There are many other reasons for the situation not being solved but what is interesting is that the NT report itself  makes no mention of the federal Government policies and programs. It is very odd to read the massive summary and recommendations and find no mention at all of the elephantine presence of Commonwealth officers programs and major interventions that are being specifically  promoted as improving the safety of children.

This gap is very odd and must have annoyed minister Jenny Macklin, who was just announcing how useful her extension to income management to cover those notified under child protection legislation would be. In a media release on 18th October , she stated:

As part of the current roll out of the new income management scheme in the NT, the Australian Government has introduced child protection income management to improve parental responsibility. Income management ensures that welfare is spent, first and foremost, in the interests of children on food, clothing and housing. NT child protection workers now have the authority to instruct Centrelink to income manage 70 per cent of parents’ income support and family payments to ensure welfare is spent in the interests of children. The Australian Government wants this measure to be used by NT child protection workers in cases of child neglect.
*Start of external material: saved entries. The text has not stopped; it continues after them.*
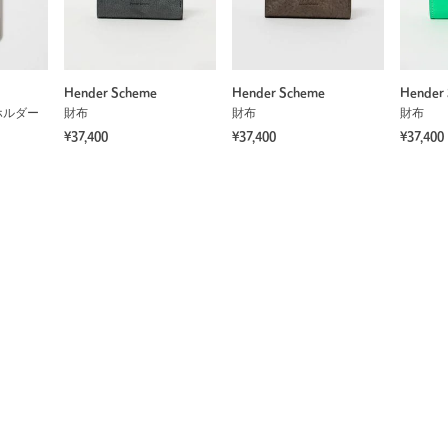
Hender Scheme
Hender Scheme
Hender
ホルダー
財布
財布
財布
¥37,400
¥37,400
¥37,400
To support and encourage this measure, the Australian Government will provide an additional $25 million over four years for new family support services in remote communities. This funding is dependent on the NT Government’s increased use of child protection income management

Could this last sentence be seen as a threat to an obviously unappreciative NT government?  The NT report certainly implicitly condemns the intervention ways of doing things. The report states “in order to bring about real and sustainable change for the Northern Territory’s most vulnerable, then Aboriginal people must move from being passive recipients, that is, from being consulted in a marginal, and disempowering way, to a position of influence in taking on the responsibility for the safety and well-being of their children and young people”.

This is not the Commonwealth model and may be the reason for their odd absence in any discussions proposed by the NT government on dealing with the abuse problems.